Layered Testing Approach and Test Case Optimization for Transaction Services
This article introduces a layered testing methodology that separates presentation, core, and foundation layers, explains test case specifications and naming conventions, provides Java code examples for atomic, basic, and framework layers, and discusses optimization techniques such as data construction, regression testing, and exception validation to improve automation efficiency.
Introduction The layered testing concept separates the system into three levels—presentation, core, and foundation—to achieve a clear testing architecture, improve manageability, and enable unified automation entry points.
Layered Testing Idea The presentation layer focuses on UI compatibility, the core layer handles main APIs, caches, and logs, while the foundation layer provides automated unit tests as the first gate in the testing pipeline.
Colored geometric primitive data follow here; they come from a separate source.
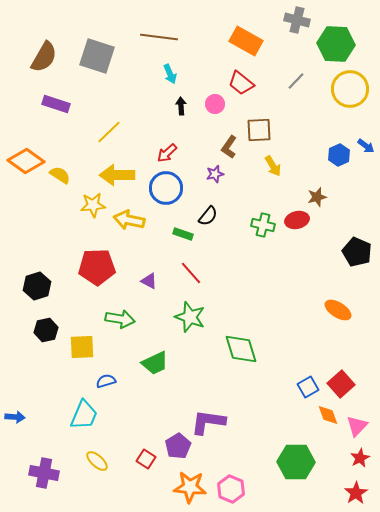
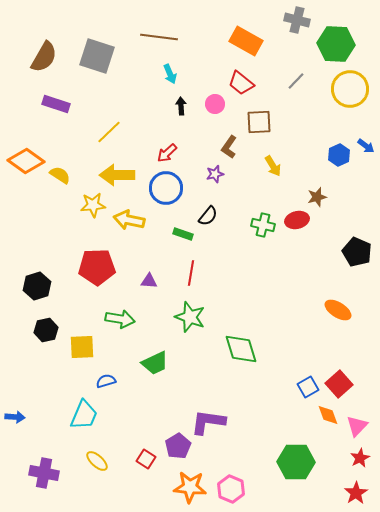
brown square at (259, 130): moved 8 px up
red line at (191, 273): rotated 50 degrees clockwise
purple triangle at (149, 281): rotated 24 degrees counterclockwise
red square at (341, 384): moved 2 px left
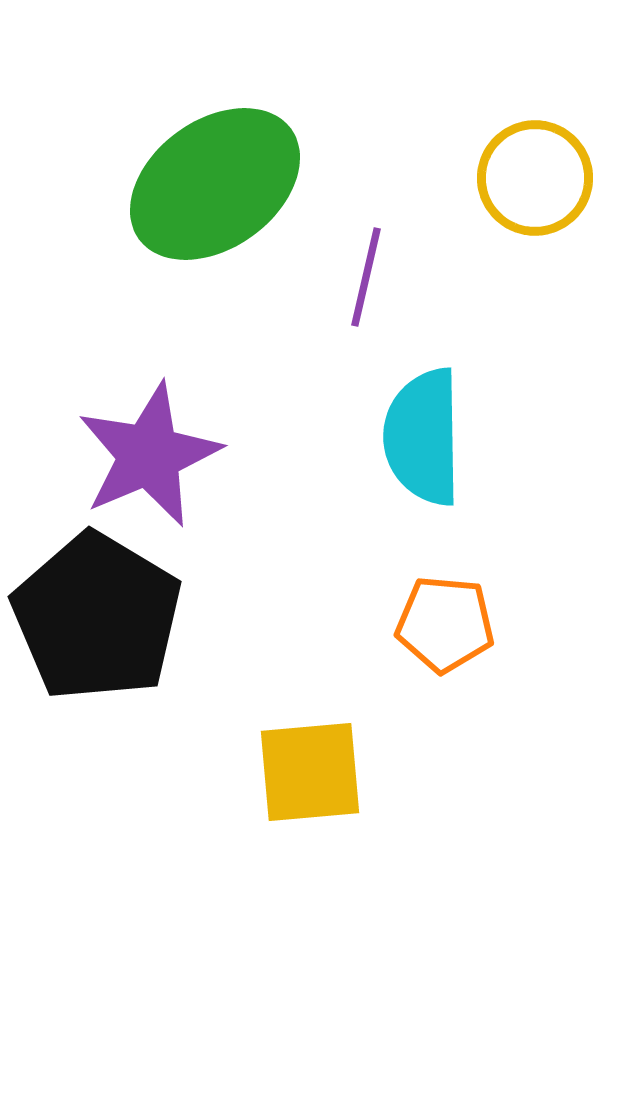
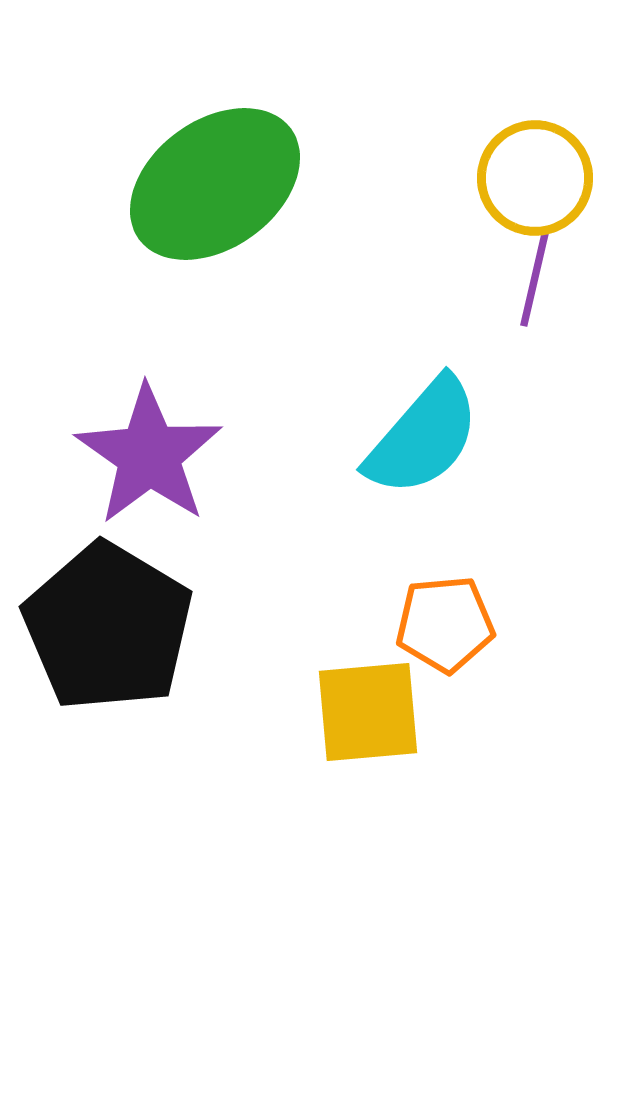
purple line: moved 169 px right
cyan semicircle: rotated 138 degrees counterclockwise
purple star: rotated 14 degrees counterclockwise
black pentagon: moved 11 px right, 10 px down
orange pentagon: rotated 10 degrees counterclockwise
yellow square: moved 58 px right, 60 px up
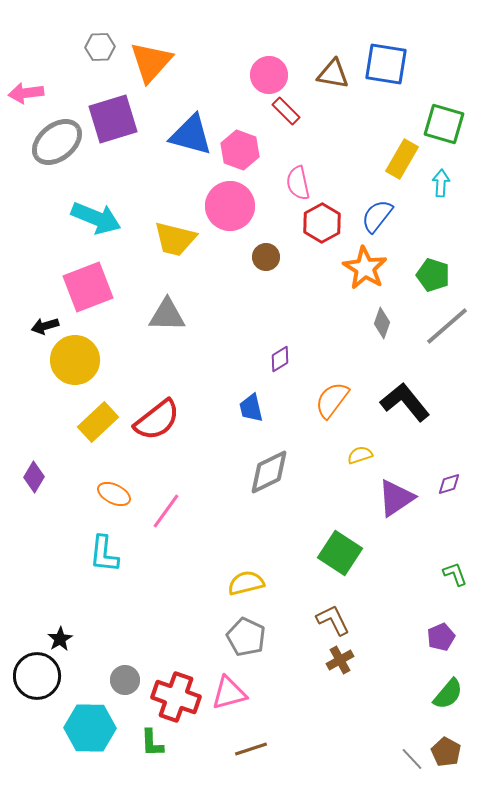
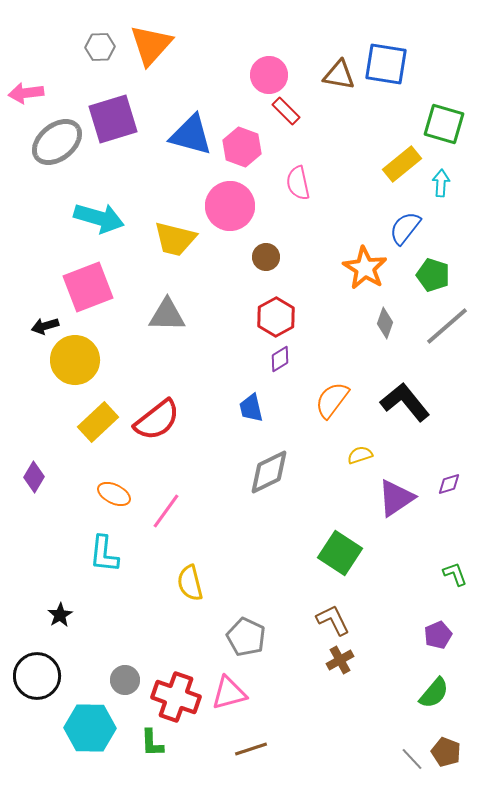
orange triangle at (151, 62): moved 17 px up
brown triangle at (333, 74): moved 6 px right, 1 px down
pink hexagon at (240, 150): moved 2 px right, 3 px up
yellow rectangle at (402, 159): moved 5 px down; rotated 21 degrees clockwise
blue semicircle at (377, 216): moved 28 px right, 12 px down
cyan arrow at (96, 218): moved 3 px right; rotated 6 degrees counterclockwise
red hexagon at (322, 223): moved 46 px left, 94 px down
gray diamond at (382, 323): moved 3 px right
yellow semicircle at (246, 583): moved 56 px left; rotated 90 degrees counterclockwise
purple pentagon at (441, 637): moved 3 px left, 2 px up
black star at (60, 639): moved 24 px up
green semicircle at (448, 694): moved 14 px left, 1 px up
brown pentagon at (446, 752): rotated 8 degrees counterclockwise
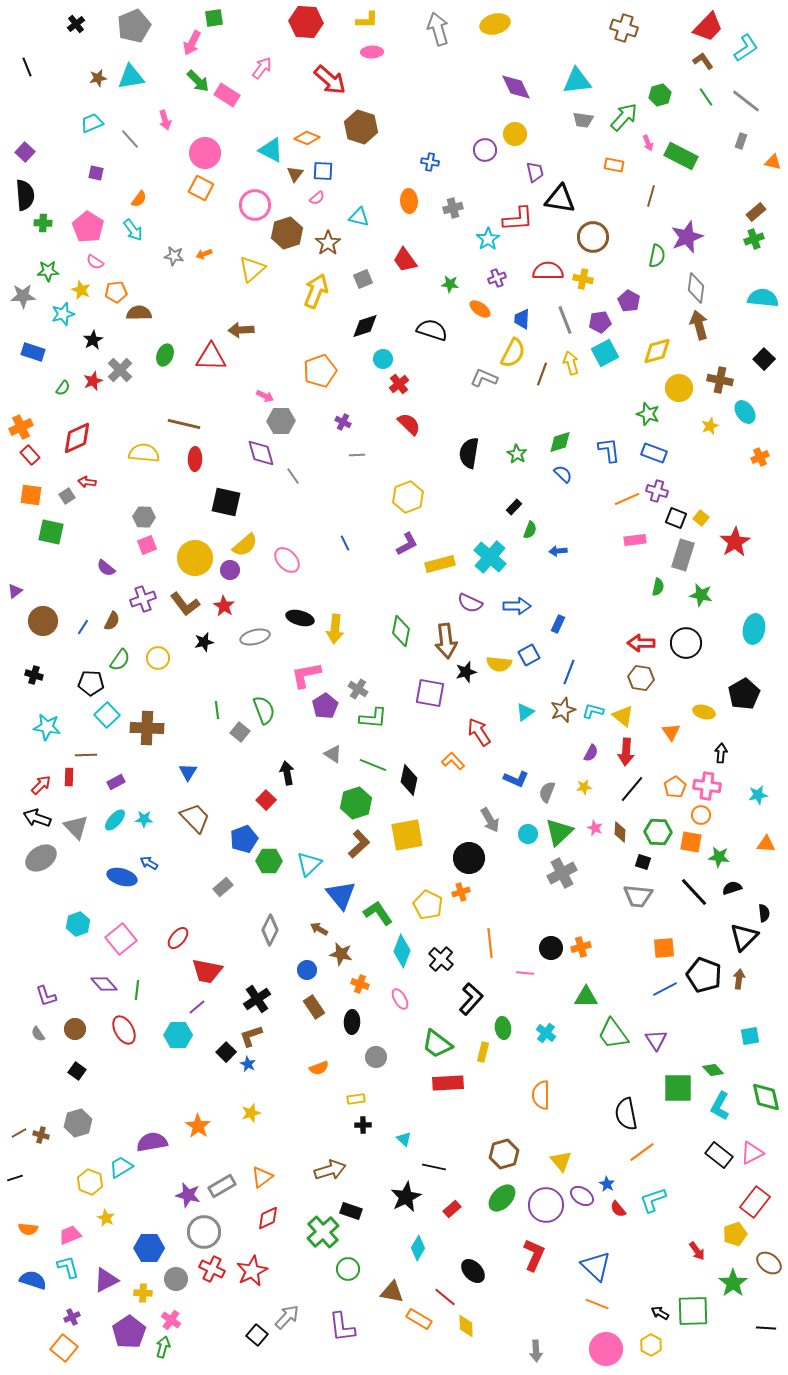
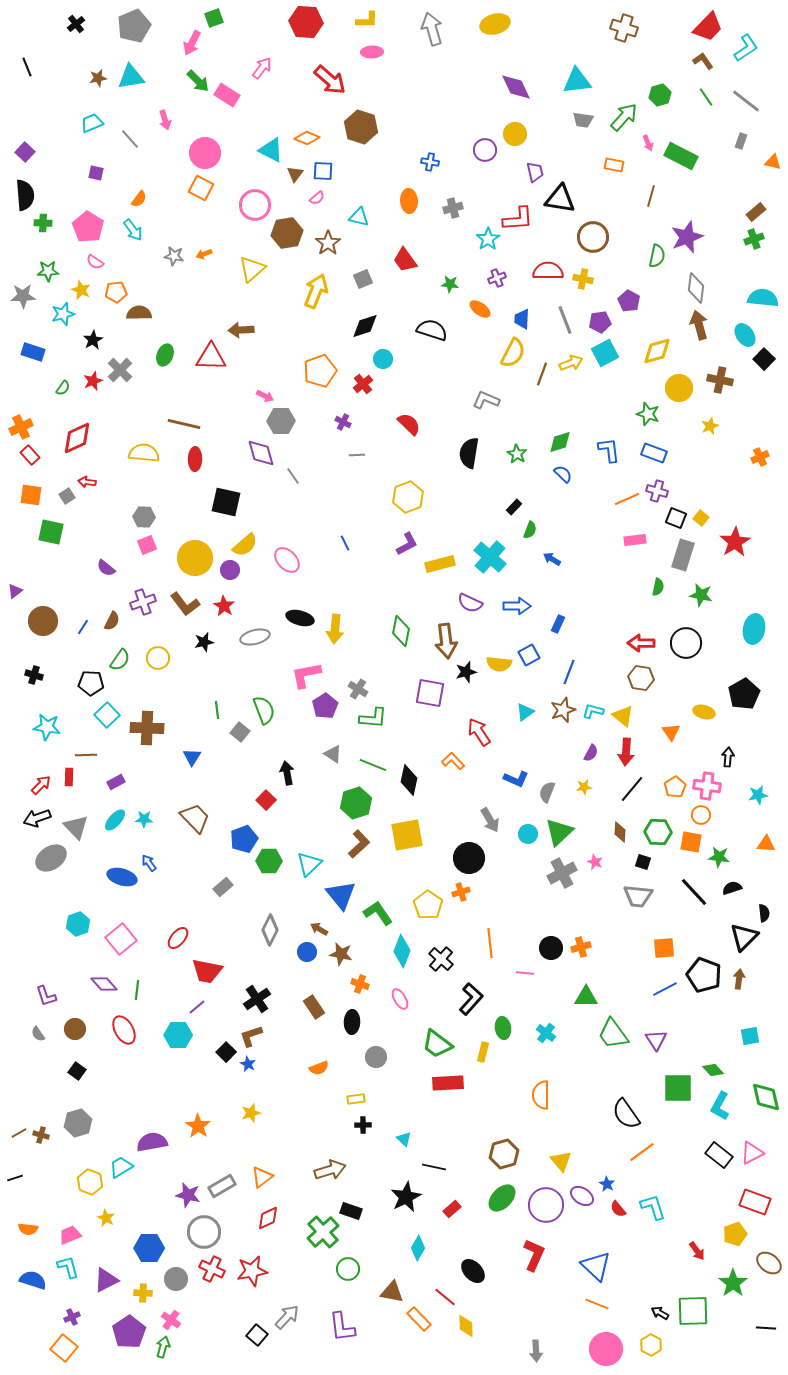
green square at (214, 18): rotated 12 degrees counterclockwise
gray arrow at (438, 29): moved 6 px left
brown hexagon at (287, 233): rotated 8 degrees clockwise
yellow arrow at (571, 363): rotated 85 degrees clockwise
gray L-shape at (484, 378): moved 2 px right, 22 px down
red cross at (399, 384): moved 36 px left
cyan ellipse at (745, 412): moved 77 px up
blue arrow at (558, 551): moved 6 px left, 8 px down; rotated 36 degrees clockwise
purple cross at (143, 599): moved 3 px down
black arrow at (721, 753): moved 7 px right, 4 px down
blue triangle at (188, 772): moved 4 px right, 15 px up
black arrow at (37, 818): rotated 40 degrees counterclockwise
pink star at (595, 828): moved 34 px down
gray ellipse at (41, 858): moved 10 px right
blue arrow at (149, 863): rotated 24 degrees clockwise
yellow pentagon at (428, 905): rotated 8 degrees clockwise
blue circle at (307, 970): moved 18 px up
black semicircle at (626, 1114): rotated 24 degrees counterclockwise
cyan L-shape at (653, 1200): moved 7 px down; rotated 92 degrees clockwise
red rectangle at (755, 1202): rotated 72 degrees clockwise
red star at (252, 1271): rotated 16 degrees clockwise
orange rectangle at (419, 1319): rotated 15 degrees clockwise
Test Case Specification Test cases are divided into four layers:
pt_case
Test case layer where test cases are written and executed.
basic
Encapsulates the parameters required by the interface.
atomic
Calls the interface, obtains the return value, and performs context validation.
zzcommon
Utility package for HTTP client request handling.
Test Case Layer A test case combines multiple interface calls to simulate a business scenario, e.g., creating an order involves creating a product, creating the order, paying, shipping, and confirming receipt. Each test method represents one test case.
@Test(description = "Single inventory product confirm receipt flow test")
public void createInfo2ConfirmReceipt() throws Exception {
// Publish normal product
String infoId = Info.addNormalInfo(sellerId, "10", "5");
// Place order
String orderId = Trade.createOrder(buyerId, infoId);
// Pay
Trade.payOrder(orderId);
// Ship
Trade.deliverGoodWithExpress(orderId);
// Confirm receipt
Trade.confirmReceipt(orderId);
}Basic Layer Constructs test data, for example, building an order request with buyer ID and product ID using a builder pattern.
public static String createOrder(String buyerId, String infoId) throws Exception {
CreateOrderParam createOrderParam = new CreateOrderBuilder()
.withBuyerId(buyerId)
.withMultiProduct(true)
.withSupportCent(true)
.withShoppingCart(false)
.build();
CreateOrderResult result = createOrder(createOrderParam, errInfo);
return result == null ? null : result.getOrderId();
}Atomic Layer Interacts with backend services, receives third‑party responses, and validates them through assertions.
public static void checkResponseBackGroundCreateOrder(BackGroundCreateOrderResponseDTO response) throws Exception {
if (!response.isSuccess()) {
JSONObject respJson = new JSONObject();
String respCode = response.getCode();
String errMsg = response.getMessage();
respJson.put("respCode", respCode);
respJson.put("errMsg", errMsg);
throw new ResponseCodeErrorException(JSONObject.toJSONString(respJson));
}
}Why Three‑Layer Test Structure? Separating responsibilities increases code reusability; changes in one layer require modifications only in that layer, reducing inter‑layer dependencies and standardizing development.
Context Validation Expected data is constructed and compared with actual responses using assertions; mismatches raise errors.
Test Case Optimization Includes classification by system and business line, naming conventions (lowercase package names, PascalCase class names, camelCase methods/variables, no pinyin), regression testing for each requirement, and exception validation for error responses.
{"successData":false,"code":"10018","success":false,"message":"The product has already been ordered!"}Data Construction Optimization Replaces numerous setter calls with the Builder pattern to reduce redundancy and improve readability.
Conclusion Continuous improvement of test cases shortens functional testing time, enables developers to self‑test before release, and, with ongoing optimization, leads to a stable and mature testing framework.